[Start of Attachment]

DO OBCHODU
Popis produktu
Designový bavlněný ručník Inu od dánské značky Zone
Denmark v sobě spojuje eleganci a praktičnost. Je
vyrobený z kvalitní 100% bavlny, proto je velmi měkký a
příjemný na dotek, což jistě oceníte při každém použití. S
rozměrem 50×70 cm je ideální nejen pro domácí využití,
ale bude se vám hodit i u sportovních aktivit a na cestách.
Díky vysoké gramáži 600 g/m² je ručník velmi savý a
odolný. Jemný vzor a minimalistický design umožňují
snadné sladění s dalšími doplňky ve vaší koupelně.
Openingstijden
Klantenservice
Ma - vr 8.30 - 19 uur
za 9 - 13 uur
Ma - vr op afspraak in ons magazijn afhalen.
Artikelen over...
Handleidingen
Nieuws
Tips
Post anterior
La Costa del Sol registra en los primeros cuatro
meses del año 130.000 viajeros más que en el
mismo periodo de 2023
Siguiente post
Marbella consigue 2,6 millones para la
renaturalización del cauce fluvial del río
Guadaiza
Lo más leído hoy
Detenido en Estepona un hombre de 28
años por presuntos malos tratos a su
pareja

[End of Attachment]
[Start of Attachment]

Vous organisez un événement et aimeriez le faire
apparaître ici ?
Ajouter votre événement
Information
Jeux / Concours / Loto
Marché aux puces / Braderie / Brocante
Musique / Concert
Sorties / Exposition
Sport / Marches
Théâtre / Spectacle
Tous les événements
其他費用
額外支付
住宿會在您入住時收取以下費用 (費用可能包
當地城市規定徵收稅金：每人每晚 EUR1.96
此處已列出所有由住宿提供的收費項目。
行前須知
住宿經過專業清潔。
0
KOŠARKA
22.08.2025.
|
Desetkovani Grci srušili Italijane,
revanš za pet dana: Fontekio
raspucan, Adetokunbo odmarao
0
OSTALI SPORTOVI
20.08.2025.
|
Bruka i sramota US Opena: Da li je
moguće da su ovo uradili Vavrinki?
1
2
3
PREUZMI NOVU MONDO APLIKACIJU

[End of Attachment]

## INSTRUCTIONS FOR THE TASK
Since only part of the listing is wanted, copy exactly the lines from the one holding "Sorties / Exposition" to the one holding "PREUZMI NOVU MONDO APLIKACIJU", both included.

## RESPONSE AREA
Sorties / Exposition
Sport / Marches
Théâtre / Spectacle
Tous les événements
其他費用
額外支付
住宿會在您入住時收取以下費用 (費用可能包
當地城市規定徵收稅金：每人每晚 EUR1.96
此處已列出所有由住宿提供的收費項目。
行前須知
住宿經過專業清潔。
0
KOŠARKA
22.08.2025.
|
Desetkovani Grci srušili Italijane,
revanš za pet dana: Fontekio
raspucan, Adetokunbo odmarao
0
OSTALI SPORTOVI
20.08.2025.
|
Bruka i sramota US Opena: Da li je
moguće da su ovo uradili Vavrinki?
1
2
3
PREUZMI NOVU MONDO APLIKACIJU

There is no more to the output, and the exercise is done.